[Opening Exercise input section]

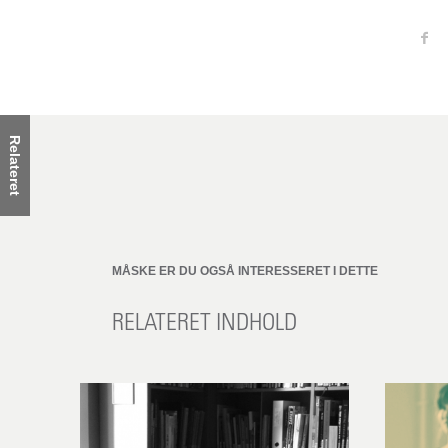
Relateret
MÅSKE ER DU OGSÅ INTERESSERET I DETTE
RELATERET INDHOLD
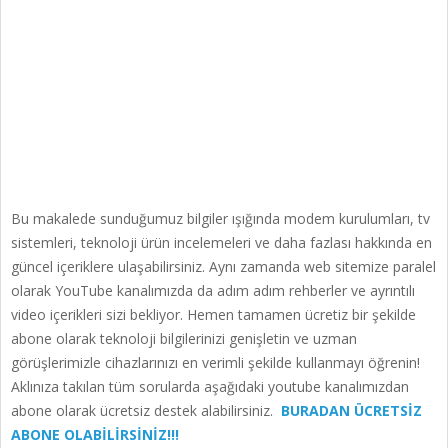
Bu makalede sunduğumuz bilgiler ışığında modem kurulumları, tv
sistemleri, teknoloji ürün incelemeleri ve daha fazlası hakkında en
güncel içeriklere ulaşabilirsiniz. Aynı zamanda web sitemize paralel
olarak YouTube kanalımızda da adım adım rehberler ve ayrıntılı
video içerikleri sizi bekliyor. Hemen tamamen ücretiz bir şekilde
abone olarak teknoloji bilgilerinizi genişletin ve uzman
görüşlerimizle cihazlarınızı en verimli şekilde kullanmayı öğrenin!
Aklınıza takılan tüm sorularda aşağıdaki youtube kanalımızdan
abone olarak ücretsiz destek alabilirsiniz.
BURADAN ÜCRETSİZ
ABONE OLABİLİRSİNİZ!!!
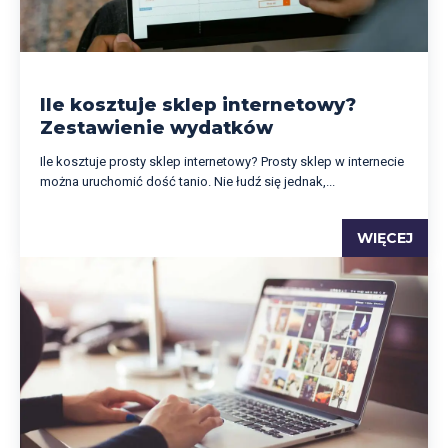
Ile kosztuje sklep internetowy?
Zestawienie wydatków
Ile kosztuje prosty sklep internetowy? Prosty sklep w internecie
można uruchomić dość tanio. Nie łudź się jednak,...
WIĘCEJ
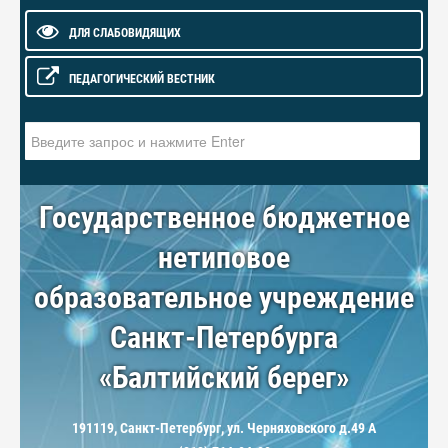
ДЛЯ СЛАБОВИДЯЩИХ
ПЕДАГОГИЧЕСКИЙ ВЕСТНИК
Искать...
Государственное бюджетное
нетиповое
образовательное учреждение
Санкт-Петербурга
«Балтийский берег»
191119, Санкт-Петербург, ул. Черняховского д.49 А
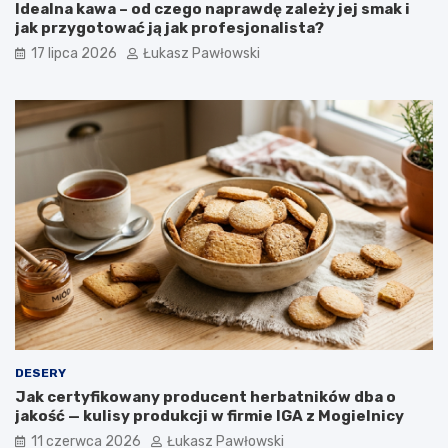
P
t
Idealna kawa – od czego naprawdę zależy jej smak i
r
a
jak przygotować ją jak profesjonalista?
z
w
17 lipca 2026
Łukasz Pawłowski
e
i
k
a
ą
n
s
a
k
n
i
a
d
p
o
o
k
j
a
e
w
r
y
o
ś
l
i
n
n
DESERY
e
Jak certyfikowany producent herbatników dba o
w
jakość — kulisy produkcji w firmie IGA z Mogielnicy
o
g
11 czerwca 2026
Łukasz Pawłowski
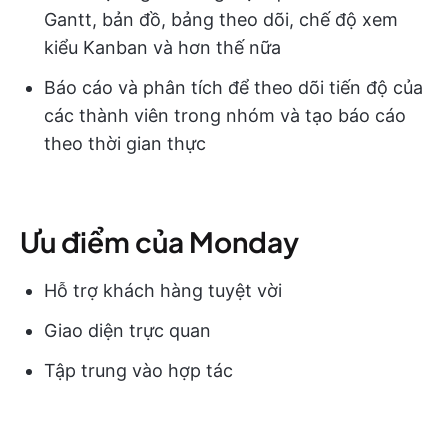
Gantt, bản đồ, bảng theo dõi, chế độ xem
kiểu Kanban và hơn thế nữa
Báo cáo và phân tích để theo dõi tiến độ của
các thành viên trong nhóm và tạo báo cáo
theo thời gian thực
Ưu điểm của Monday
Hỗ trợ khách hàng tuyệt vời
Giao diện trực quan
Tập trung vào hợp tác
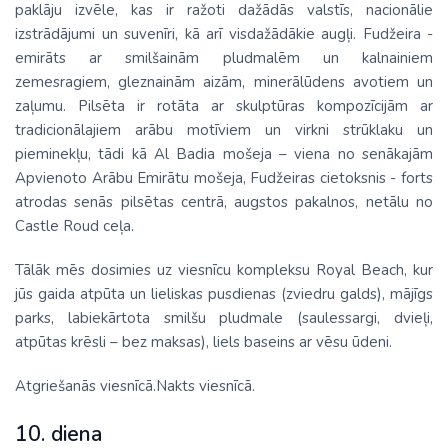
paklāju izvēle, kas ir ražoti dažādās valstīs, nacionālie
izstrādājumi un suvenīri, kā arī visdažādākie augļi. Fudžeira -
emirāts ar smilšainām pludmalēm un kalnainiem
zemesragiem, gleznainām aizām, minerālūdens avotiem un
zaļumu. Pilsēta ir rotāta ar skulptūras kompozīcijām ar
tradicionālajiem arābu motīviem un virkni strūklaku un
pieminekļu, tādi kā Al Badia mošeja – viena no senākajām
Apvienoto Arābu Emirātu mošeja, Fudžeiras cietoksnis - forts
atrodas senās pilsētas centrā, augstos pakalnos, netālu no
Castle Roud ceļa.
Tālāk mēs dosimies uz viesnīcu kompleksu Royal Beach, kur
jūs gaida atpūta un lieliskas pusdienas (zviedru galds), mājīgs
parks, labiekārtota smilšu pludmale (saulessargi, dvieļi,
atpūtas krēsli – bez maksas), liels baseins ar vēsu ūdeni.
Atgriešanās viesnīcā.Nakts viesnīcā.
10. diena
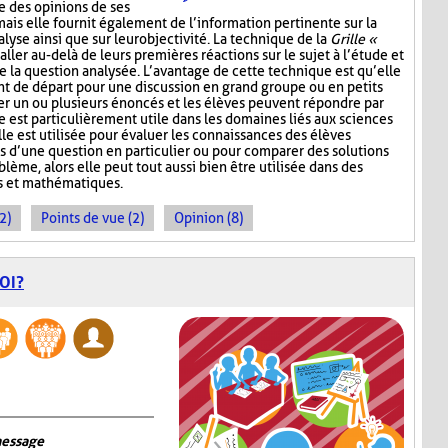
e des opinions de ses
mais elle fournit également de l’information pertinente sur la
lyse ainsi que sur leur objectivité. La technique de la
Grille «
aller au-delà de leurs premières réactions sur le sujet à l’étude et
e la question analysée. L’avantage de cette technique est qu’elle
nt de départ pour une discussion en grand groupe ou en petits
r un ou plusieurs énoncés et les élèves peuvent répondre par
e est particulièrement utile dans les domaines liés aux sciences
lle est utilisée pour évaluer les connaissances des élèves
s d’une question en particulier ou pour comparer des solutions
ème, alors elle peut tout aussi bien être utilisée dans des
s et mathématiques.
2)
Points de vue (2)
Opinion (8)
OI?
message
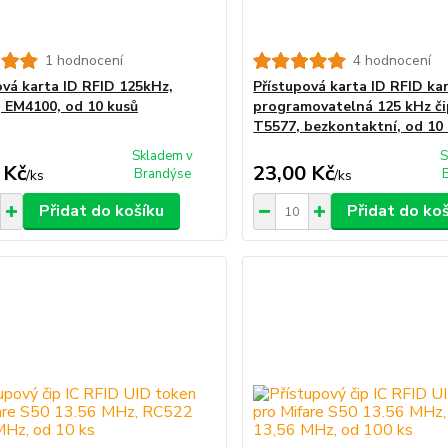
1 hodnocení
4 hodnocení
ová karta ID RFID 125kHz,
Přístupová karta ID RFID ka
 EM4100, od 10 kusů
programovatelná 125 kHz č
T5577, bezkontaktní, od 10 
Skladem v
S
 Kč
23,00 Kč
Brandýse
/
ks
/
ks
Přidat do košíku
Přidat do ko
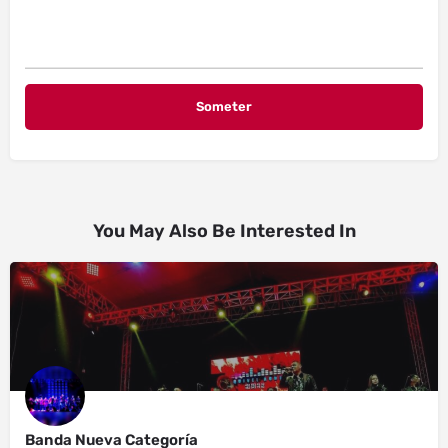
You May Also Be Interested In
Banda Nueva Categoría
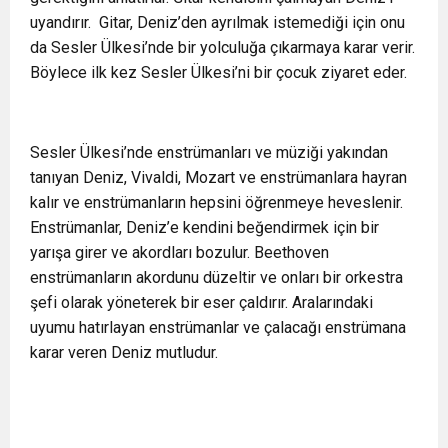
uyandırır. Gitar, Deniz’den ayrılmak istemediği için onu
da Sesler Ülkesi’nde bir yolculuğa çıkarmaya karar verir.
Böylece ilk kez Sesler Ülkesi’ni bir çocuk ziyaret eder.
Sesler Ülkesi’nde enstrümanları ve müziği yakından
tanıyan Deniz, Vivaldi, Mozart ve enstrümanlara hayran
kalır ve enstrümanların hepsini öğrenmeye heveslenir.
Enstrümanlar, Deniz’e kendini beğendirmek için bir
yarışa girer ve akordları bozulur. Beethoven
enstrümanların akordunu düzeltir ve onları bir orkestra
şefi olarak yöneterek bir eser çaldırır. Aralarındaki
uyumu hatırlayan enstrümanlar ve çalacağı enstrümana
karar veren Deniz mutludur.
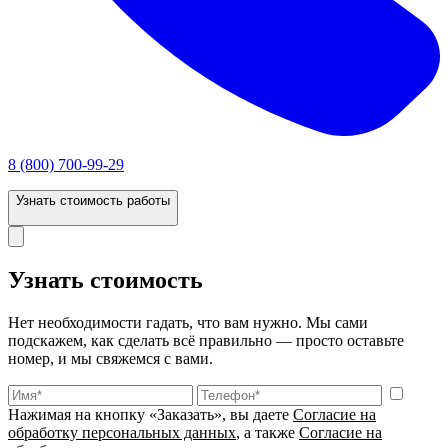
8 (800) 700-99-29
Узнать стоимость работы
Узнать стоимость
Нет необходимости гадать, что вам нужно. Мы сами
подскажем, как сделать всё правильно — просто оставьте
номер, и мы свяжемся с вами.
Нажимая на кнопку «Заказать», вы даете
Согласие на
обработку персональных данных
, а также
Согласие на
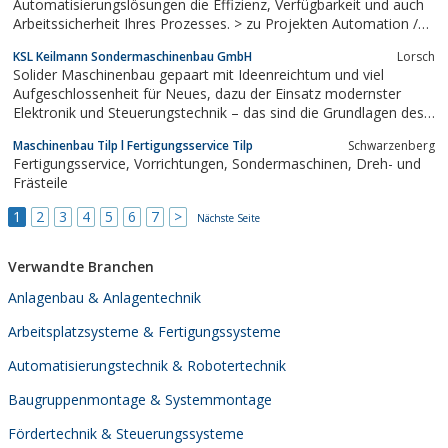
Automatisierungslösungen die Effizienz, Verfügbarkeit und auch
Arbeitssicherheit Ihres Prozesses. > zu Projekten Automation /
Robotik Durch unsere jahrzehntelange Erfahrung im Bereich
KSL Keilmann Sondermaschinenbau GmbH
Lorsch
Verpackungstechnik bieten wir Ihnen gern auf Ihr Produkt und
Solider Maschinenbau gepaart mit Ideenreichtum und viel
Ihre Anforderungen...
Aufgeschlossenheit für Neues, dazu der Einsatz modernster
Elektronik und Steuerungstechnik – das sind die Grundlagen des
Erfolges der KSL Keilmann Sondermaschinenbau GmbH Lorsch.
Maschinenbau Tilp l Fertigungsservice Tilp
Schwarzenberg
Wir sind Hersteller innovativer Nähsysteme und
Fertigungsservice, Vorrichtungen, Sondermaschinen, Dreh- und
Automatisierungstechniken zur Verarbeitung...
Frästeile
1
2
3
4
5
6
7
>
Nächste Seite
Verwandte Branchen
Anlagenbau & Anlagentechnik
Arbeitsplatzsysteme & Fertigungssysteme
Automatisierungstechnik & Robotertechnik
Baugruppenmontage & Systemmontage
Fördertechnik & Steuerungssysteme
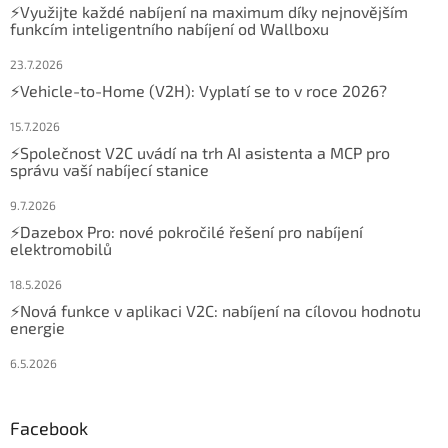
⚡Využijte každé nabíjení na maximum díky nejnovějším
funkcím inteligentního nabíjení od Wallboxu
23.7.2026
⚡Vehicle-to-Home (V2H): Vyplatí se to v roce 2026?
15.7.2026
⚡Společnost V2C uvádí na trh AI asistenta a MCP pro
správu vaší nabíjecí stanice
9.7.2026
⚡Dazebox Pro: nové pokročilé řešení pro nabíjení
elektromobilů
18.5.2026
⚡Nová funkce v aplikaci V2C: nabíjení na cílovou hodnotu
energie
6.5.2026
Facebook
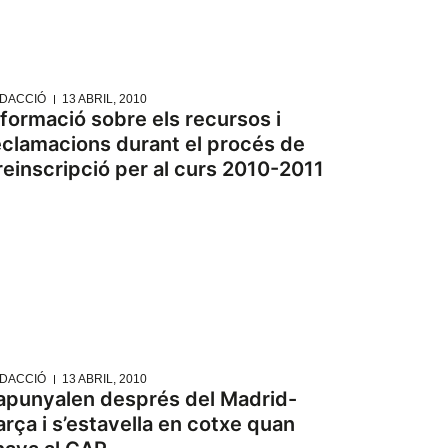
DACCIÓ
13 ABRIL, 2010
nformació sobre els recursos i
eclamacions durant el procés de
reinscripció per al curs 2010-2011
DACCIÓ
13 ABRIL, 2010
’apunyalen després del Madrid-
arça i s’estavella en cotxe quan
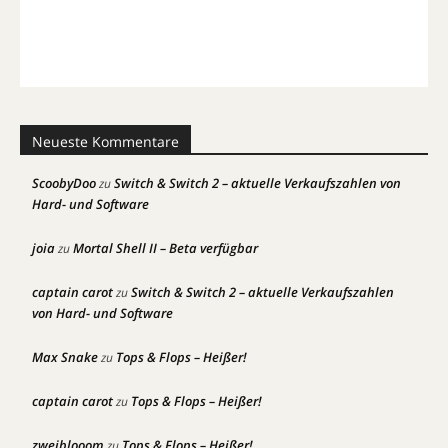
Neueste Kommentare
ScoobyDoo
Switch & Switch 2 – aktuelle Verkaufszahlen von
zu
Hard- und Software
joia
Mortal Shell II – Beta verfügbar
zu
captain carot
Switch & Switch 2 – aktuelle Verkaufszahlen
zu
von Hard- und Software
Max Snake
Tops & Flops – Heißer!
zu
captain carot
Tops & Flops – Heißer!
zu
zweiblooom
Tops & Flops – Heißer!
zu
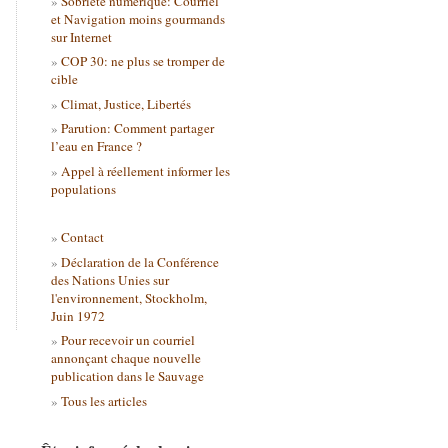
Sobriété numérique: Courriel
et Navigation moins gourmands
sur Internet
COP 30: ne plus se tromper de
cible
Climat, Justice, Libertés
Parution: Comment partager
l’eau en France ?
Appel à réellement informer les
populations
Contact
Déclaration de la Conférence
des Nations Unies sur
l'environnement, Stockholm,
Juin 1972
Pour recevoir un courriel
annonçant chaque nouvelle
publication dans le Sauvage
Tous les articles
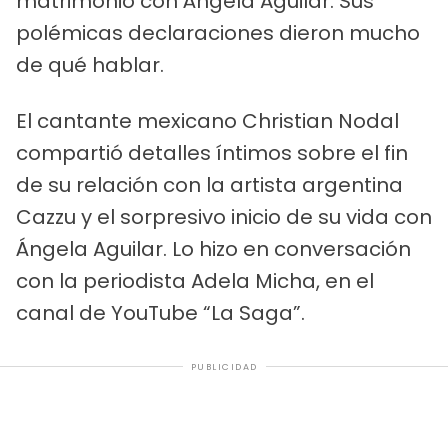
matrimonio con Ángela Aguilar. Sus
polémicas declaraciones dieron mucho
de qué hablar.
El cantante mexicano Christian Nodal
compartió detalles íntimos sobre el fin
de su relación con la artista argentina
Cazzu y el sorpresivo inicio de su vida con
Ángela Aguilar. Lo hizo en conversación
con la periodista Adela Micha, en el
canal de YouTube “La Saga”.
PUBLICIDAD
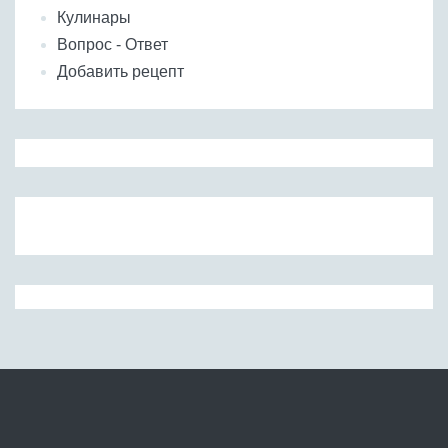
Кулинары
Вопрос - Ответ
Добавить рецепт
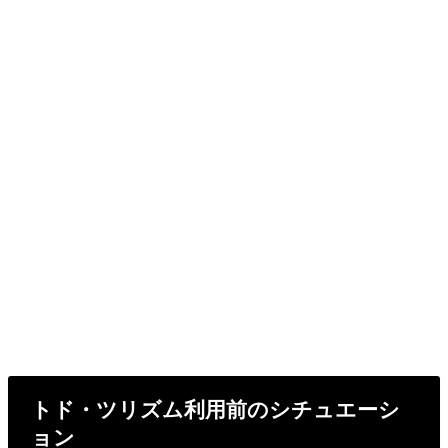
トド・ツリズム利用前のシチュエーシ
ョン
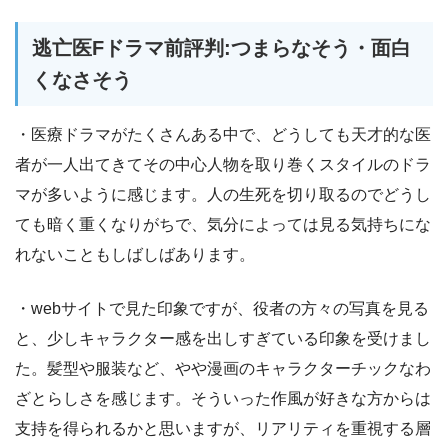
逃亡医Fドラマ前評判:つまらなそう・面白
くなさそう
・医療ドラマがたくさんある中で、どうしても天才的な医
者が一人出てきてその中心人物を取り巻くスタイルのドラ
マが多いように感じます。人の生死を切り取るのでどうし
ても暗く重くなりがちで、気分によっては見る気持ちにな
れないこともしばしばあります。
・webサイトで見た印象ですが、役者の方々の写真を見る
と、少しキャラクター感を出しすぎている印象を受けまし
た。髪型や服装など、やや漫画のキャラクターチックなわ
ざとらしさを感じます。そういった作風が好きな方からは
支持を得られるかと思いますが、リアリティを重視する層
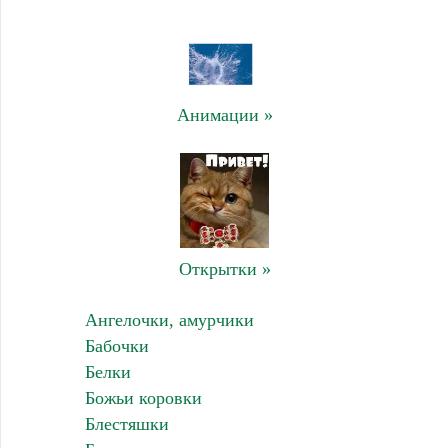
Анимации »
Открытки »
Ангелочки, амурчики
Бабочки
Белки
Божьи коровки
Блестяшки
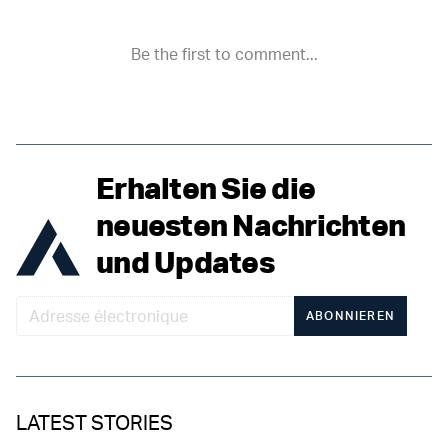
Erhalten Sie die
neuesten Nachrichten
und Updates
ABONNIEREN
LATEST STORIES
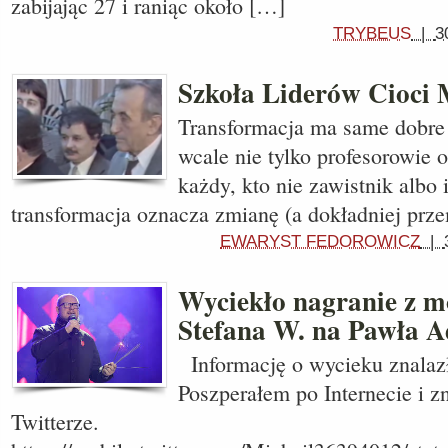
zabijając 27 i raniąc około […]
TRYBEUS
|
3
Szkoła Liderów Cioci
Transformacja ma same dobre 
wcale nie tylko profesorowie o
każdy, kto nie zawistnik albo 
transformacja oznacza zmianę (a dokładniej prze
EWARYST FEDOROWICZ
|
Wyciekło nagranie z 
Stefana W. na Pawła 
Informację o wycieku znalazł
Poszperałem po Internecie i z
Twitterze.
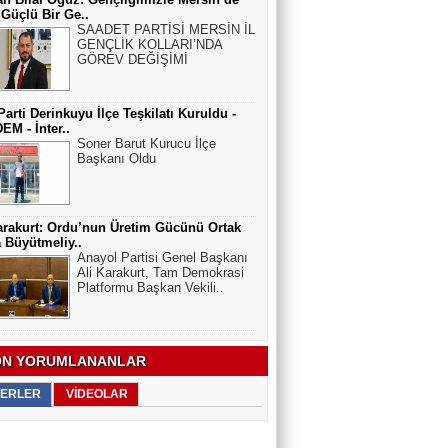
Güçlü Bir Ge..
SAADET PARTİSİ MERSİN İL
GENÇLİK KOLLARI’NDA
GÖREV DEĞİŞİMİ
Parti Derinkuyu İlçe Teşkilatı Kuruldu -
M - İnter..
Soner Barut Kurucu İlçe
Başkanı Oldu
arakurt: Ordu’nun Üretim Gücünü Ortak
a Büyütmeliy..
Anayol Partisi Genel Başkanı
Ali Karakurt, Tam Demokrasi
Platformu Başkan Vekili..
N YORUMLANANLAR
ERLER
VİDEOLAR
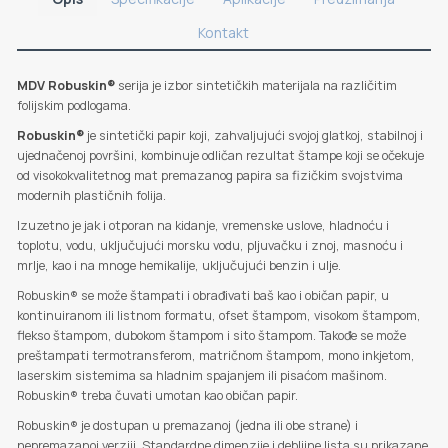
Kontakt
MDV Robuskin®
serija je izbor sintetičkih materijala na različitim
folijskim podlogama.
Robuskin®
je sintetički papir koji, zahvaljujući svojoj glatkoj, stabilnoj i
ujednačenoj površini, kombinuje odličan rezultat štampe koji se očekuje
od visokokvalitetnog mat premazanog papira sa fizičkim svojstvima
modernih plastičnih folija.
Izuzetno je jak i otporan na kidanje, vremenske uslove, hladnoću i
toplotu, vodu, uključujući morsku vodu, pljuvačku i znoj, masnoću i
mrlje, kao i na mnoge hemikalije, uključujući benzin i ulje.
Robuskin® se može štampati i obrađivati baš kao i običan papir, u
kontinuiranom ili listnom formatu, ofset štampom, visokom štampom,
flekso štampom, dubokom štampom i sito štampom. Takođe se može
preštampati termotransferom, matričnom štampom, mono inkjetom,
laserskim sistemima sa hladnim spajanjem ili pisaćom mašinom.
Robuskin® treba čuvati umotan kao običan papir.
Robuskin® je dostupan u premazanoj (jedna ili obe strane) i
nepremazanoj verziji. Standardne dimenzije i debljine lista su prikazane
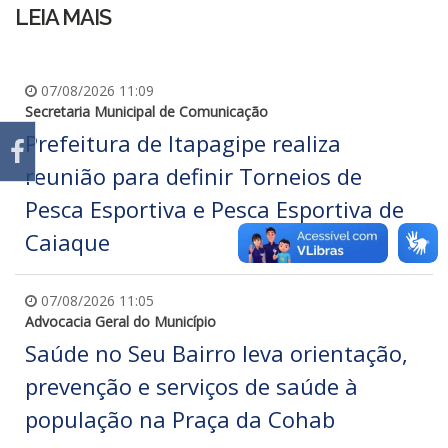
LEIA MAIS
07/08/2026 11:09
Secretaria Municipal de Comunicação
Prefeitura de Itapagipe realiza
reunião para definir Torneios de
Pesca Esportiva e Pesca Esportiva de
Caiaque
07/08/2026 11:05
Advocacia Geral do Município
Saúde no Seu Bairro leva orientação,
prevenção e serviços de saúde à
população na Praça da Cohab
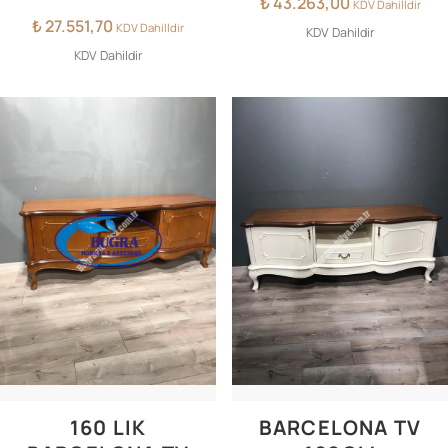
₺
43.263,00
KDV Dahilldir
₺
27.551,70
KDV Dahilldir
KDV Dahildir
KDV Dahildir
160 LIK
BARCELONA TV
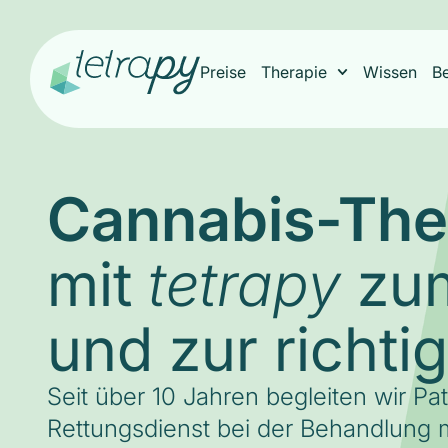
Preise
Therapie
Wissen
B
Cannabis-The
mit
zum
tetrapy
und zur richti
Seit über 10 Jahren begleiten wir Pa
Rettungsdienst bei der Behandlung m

[Closing Exercise input section]

Reproduce all lines from the records above that include the word "koji".

je sintetički papir koji, zahvaljujući svojoj glatkoj, stabilnoj i
ujednačenoj površini, kombinuje odličan rezultat štampe koji se očekuje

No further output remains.